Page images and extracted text
-*-
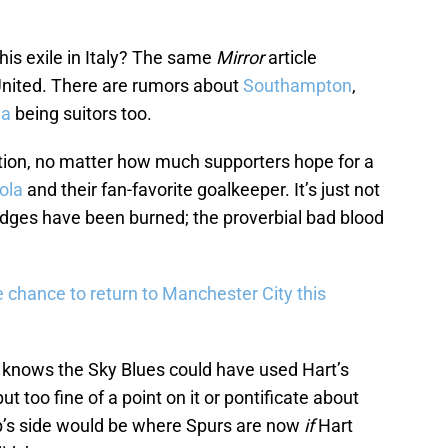
his exile in Italy? The same
Mirror
article
nited. There are rumors about
Southampton
,
ea
being suitors too.
option, no matter how much supporters hope for a
ola
and their fan-favorite goalkeeper. It’s just not
idges have been burned; the proverbial bad blood
e chance to return to Manchester City this
 knows the Sky Blues could have used Hart’s
t too fine of a point on it or pontificate about
p’s side would be where Spurs are now
if
Hart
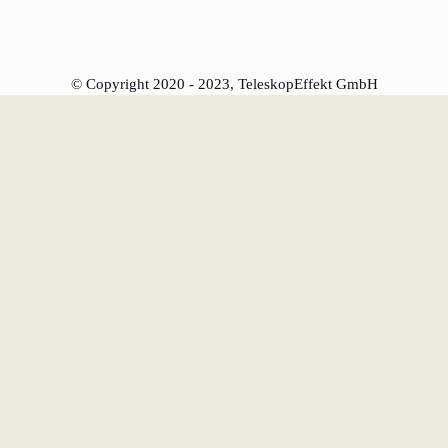
l
© Copyright 2020 - 2023, TeleskopEffekt GmbH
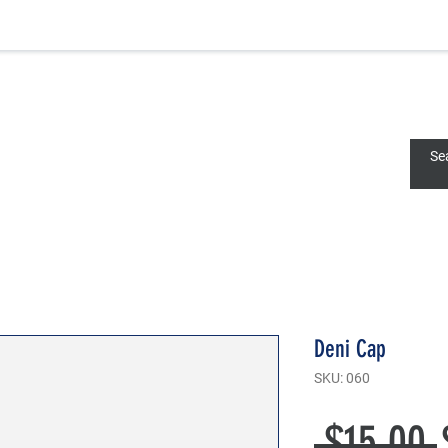
Deni
Deni Cap
SKU: 060
 $15.00 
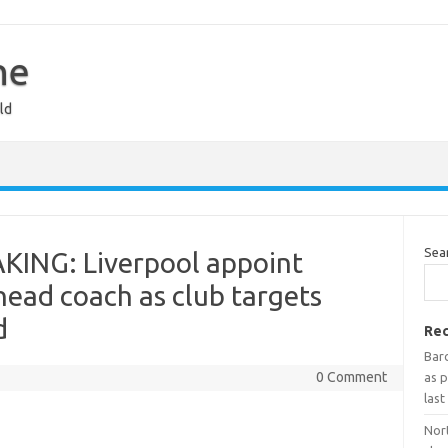
ne
ld
Sea
KING: Liverpool appoint
head coach as club targets
d
Rec
Bar
0 Comment
as p
last
Nort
-*-
#### [WORK ORDER]
Each entry should come back exactly as written, with its pictures omitted.

#### [EXERCISE OUTPUT]
his exile in Italy? The same
Mirror
article
nited. There are rumors about
Southampton
,
ea
being suitors too.
option, no matter how much supporters hope for a
ola
and their fan-favorite goalkeeper. It’s just not
idges have been burned; the proverbial bad blood
e chance to return to Manchester City this
 knows the Sky Blues could have used Hart’s
t too fine of a point on it or pontificate about
p’s side would be where Spurs are now
if
Hart
l
© Copyright 2020 - 2023, TeleskopEffekt GmbH
Deni
Deni Cap
SKU: 060
 $15.00 
ne
ld
Sea
KING: Liverpool appoint
head coach as club targets
d
Rec
Bar
0 Comment
as p
last
Nort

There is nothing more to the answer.